Stored items:

++++++++

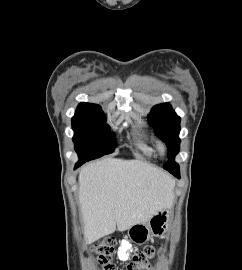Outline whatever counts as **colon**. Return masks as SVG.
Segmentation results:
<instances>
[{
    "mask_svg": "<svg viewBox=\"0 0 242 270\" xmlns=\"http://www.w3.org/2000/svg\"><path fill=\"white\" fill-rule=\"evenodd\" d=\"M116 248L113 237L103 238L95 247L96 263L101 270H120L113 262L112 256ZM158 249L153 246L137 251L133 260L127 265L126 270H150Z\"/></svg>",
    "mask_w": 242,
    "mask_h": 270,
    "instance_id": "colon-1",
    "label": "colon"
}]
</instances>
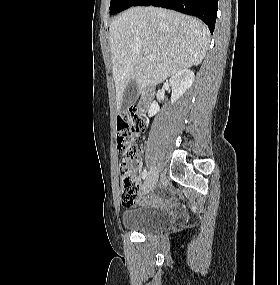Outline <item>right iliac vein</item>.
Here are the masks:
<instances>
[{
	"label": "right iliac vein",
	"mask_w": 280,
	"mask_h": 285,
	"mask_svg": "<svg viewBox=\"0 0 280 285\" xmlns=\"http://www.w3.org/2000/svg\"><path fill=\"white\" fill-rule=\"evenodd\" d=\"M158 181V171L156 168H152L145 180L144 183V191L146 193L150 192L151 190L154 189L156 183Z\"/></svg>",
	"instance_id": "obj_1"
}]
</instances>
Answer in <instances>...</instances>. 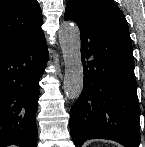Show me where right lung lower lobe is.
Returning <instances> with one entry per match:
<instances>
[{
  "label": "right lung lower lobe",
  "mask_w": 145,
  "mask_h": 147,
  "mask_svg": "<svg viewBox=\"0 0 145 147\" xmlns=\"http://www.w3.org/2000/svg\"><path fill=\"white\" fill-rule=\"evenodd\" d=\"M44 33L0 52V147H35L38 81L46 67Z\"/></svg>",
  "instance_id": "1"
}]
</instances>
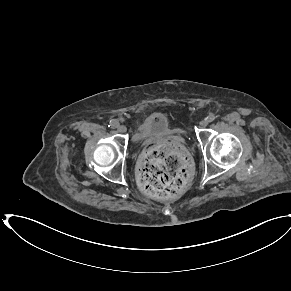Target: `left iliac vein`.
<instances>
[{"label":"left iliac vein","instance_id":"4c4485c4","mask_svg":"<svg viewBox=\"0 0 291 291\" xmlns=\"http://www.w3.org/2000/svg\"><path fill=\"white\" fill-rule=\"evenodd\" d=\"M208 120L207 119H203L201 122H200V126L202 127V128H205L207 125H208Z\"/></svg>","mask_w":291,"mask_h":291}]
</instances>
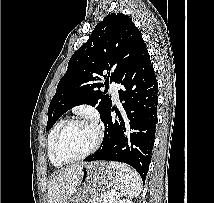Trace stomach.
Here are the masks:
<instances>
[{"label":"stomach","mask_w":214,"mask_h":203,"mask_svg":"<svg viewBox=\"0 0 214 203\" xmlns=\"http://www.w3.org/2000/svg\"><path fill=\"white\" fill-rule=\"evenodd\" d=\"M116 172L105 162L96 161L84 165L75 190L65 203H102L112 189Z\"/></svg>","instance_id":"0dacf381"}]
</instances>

++++++++

= Work item =
Each line from the one bearing "Trace stomach." through the final line of the records is to be copied exactly, and no pictures are to be included.

= Your response =
Trace stomach.
Here are the masks:
<instances>
[{"label":"stomach","mask_w":214,"mask_h":203,"mask_svg":"<svg viewBox=\"0 0 214 203\" xmlns=\"http://www.w3.org/2000/svg\"><path fill=\"white\" fill-rule=\"evenodd\" d=\"M116 172L105 162L96 161L84 165L75 190L65 203H102L112 189Z\"/></svg>","instance_id":"0dacf381"}]
</instances>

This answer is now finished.